Click here for a key to the symbols used. An explanation of acronyms may be found at the bottom of the page.

Routing Routing

Rte 161From Route 97 near Dorris to Route 139 near Hatfield.

Post 1964 Signage History Post 1964 Signage History

This route is as defined in 1963.

Pre 1964 Signage History Pre 1964 Signage History

This was part of a 1959 extension of LRN 210. It was not signed before 1963.

Route 161 was not defined as part of the initial state signage of routes in 1934. It is unclear what (if any) route was signed as Route 161 between 1934 and 1964.

Note: The following is summarized from Gribblenation Blog (Tom Fearer), “California State Route 161”, September 2021. See the blog post for more details, history, links to maps, and other artifacts and correspondence. Excerpted with permission.
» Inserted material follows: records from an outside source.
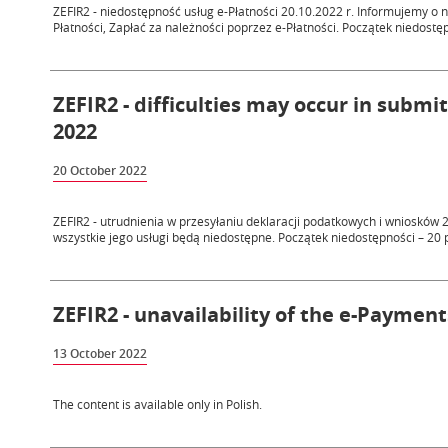
ZEFIR2 - niedostępność usług e-Płatności 20.10.2022 r. Informujemy o 
Płatności, Zapłać za należności poprzez e-Płatności. Początek niedostęp
ZEFIR2 - difficulties may occur in submi
2022
20 October 2022
ZEFIR2 - utrudnienia w przesyłaniu deklaracji podatkowych i wniosków 
wszystkie jego usługi będą niedostępne. Początek niedostępności – 20 p
ZEFIR2 - unavailability of the e-Payment
13 October 2022
The content is available only in Polish.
The history of Route 161 is tied heavily to that of the Klamath Reclamation Project within the Klamath Basin. In 1905 the Federal Government announced it would fund the Klamath Reclamation Project which would drain much of the Klamath Basin for agricultural use.  The A Canal was constructed during 1906 and began delivering diversions from the Klamath River and Upper Klamath Lake in 1907.  The Southern Pacific Railroad plotted a line through the Klamath Basin in 1909 connecting many of the existing communities such as Klamath Falls and Merill.  In 1910 Clear Lake Dam was completed that was followed by the Lost River Division Dam in 1912.  Anderson-Rose Dam and the Link River dam was completed by 1921, followed by the Malone Division Dam on the Lost River in 1923. By 1944, Route 139 was established east of Tulelake, connecting Klamath Falls with Susanville, but there still was not an east/west highway connecting the area to Dorris at US 97/LRN 72.  The State Line Highway between Tulelake and Dorris was mostly constructed in 1948 via funding of a 15.4 mile Federal Aid Secondary program, and was a Siskiyou County maintained roadway. By 1956, State Line Highway was completed east of Malone Road to Riyte 139/LRN 210. In 1959, LRN 210 had a second segment added between Hatfield (immediately north of Tulelake) on the Oregon/California State Line west to US 97/LRN 72 near Dorris. Much of State Line Highway was rebuilt west of Hatfield in 1958 including a new bridge over the Lost River.  State Line Highway was accepted for Division of Highways maintenance after meeting state standards on November 1st, 1959.
(Source: Gribblenation Blog (Tom Fearer), “California State Route 161”, September 2021)

Naming Naming

Stateline Road.

Freeway Freeway

[SHC 253.1] Entire route. Added to the Freeway and Expressway system in 1959.

Scenic Route Scenic Route

[SHC 263.1] Entire route.

National Trails National Trails

[Volcanic Byways]This route is part of the Volcanic Legacy Scenic Byway All American Road.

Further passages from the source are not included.